A recent assessment of global equity performance reveals a concerning trend for the United States; the S&P 500 index is notably absent from the top rankings, failing to make the Top 10, Top 25, or even the Top 66 global indices for this year. This places it significantly behind other international indices, including those of Greece and Israel.
Despite the S&P 500 boasting an 11% rally to hit multiple records in 2025, it continues to trail behind established benchmarks such as Germany’s DAX and Japan’s Nikkei 225, as well as various markets in South Korea, Spain, and Ghana when considering dollar-denominated returns. The US dollar’s decline of 7.3% this year has played a pivotal role in shaping these dynamics, as it has boosted returns on foreign indices when measured in dollars. This drop has significantly contributed to the remarkable gains seen in markets like Colombia and Morocco, which have experienced increases of over 39%.
In local currency measurements, the S&P 500 struggles even more, ranking 57th, an alarming position given its standing as home to some of the world’s largest corporations, including tech giants and well-known consumer brands. Market analysts point out that this underperformance can be attributed to a shifting investment mindset among foreign investors, who are emphasizing companies within their home markets amid ongoing global trade tensions, exemplified by President Donald Trump’s renewed tariff threats against China.

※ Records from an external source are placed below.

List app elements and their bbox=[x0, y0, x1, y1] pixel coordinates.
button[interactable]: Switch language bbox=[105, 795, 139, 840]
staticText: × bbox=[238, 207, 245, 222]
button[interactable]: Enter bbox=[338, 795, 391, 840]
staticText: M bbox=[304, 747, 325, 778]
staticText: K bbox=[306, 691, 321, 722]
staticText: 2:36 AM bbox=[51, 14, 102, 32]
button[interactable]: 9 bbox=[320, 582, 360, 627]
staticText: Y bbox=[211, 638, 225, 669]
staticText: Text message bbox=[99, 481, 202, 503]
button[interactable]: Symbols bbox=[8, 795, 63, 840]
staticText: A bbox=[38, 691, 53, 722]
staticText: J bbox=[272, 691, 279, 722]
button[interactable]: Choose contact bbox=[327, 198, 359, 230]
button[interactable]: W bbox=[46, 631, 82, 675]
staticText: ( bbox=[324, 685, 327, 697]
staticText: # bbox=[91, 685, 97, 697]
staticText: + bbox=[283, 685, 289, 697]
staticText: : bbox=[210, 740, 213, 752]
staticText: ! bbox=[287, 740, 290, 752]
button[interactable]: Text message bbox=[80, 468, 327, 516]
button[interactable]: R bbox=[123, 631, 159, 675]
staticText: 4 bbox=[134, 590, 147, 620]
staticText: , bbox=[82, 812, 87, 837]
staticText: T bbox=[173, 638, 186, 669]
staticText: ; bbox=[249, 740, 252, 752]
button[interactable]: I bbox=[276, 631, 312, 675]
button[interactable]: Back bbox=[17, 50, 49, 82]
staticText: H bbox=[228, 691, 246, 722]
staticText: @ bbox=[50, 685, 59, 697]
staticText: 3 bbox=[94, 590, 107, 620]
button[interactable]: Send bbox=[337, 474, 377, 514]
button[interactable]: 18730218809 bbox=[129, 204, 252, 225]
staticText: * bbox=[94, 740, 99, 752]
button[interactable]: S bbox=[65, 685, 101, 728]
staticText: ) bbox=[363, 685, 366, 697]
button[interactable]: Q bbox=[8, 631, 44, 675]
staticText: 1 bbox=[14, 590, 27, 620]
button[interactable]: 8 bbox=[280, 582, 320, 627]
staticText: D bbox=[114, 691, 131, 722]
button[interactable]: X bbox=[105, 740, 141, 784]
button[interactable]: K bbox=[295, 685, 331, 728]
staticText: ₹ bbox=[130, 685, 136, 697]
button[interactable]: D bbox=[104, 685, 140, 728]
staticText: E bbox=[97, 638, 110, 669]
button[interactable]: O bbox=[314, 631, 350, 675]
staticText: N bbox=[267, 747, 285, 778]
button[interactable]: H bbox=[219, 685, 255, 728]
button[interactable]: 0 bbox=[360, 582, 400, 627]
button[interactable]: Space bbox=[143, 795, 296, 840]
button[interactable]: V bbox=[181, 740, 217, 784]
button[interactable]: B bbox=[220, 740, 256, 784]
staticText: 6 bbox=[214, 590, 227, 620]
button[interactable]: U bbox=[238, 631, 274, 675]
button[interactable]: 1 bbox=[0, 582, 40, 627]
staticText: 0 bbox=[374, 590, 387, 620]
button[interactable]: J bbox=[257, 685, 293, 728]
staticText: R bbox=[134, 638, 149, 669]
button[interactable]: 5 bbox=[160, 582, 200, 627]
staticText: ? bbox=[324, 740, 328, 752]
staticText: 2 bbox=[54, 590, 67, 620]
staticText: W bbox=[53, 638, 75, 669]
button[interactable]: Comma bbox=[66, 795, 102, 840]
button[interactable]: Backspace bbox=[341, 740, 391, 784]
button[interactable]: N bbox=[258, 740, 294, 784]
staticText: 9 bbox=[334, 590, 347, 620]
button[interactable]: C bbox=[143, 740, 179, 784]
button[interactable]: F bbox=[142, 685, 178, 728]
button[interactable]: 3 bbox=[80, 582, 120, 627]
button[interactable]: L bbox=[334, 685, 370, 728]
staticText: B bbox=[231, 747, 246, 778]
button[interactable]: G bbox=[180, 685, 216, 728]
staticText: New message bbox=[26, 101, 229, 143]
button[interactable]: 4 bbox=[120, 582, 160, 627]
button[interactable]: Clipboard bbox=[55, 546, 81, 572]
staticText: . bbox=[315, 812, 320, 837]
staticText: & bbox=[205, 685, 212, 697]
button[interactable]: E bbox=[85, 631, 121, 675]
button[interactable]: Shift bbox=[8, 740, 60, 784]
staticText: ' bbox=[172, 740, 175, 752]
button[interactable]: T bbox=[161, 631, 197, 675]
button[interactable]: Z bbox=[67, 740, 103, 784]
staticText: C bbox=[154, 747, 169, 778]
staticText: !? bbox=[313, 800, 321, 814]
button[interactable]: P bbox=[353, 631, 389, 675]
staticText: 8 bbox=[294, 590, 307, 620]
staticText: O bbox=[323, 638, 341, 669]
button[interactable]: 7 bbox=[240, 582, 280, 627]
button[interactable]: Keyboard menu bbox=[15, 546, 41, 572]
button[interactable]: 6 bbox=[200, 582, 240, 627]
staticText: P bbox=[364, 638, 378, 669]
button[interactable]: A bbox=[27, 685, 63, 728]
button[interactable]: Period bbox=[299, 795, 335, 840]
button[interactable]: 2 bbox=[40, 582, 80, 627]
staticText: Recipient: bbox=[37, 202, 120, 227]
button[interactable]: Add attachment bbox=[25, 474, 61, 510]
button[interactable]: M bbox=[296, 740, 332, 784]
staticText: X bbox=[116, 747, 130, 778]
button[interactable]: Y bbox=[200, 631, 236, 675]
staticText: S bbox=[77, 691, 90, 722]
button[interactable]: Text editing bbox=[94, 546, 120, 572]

The erosion of political and fiscal stability in the US has only heightened these concerns. With the government shutdown ongoing and fears that Trump’s fiscal policies could exacerbate the national deficit, investor confidence appears to be waning. This environment of uncertainty has driven down the dollar and has led to increased interest in gold as a safe haven, even as long-term Treasury yields remain elevated relative to past years.
According to Jasmine Duan, a senior investment strategist, the current landscape suggests that the deteriorating fiscal situation and increasing policy unpredictability in the US are prompting investors to explore non-US markets. Many projections of an impending rotation away from US equities in favor of international opportunities have gained traction recently.
Despite the S&P 500’s 11% growth this year, which has added around $6 trillion in market value, outperforming many other indices in recent years, global markets are positioned for continued success. This is particularly true as European interest rates are substantially lower than those in the US, providing companies access to more favorable financing conditions. Some European companies, like Rheinmetall AG, have capitalized on increasing government defense spending, significantly boosting their stock prices.
South Korea’s Kospi index has soared 50% this year, spurred by the new president’s push for shareholder-friendly reforms and advancements within the technology sector. Similarly, Japan’s prospects have brightened as expectations grow for pro-stimulus leadership, propelling its stock market to historic highs.
Conversely, concerns about inflated valuations within the S&P 500, where it trades at a significantly higher price-to-earnings ratio compared to global indices, have led many investors to seek diversification. Strategies focused on rebalancing portfolios to increase exposure in Europe, Asia, and emerging markets are becoming increasingly popular, according to Kristina Hooper, a chief market strategist.
A recent survey revealed that global investors are now net 14% underweight in US stocks while favoring European and emerging markets. This eagerness to diversify is further underscored by the concentration within the S&P 500, where just six stocks contribute to over 50% of the index’s gains this year. In contrast, a broader market measure that discounts these biases has shown only a modest increase of 5.6%.
As the landscape evolves, signs suggest that the momentum favoring US equities may be shifting, with investors increasingly identifying new opportunities beyond American markets. The current economic climate reinforces the notion that dependency on technology stocks may not sustain market growth as effectively in the upcoming years, prompting a reassessment of investment strategies across the globe.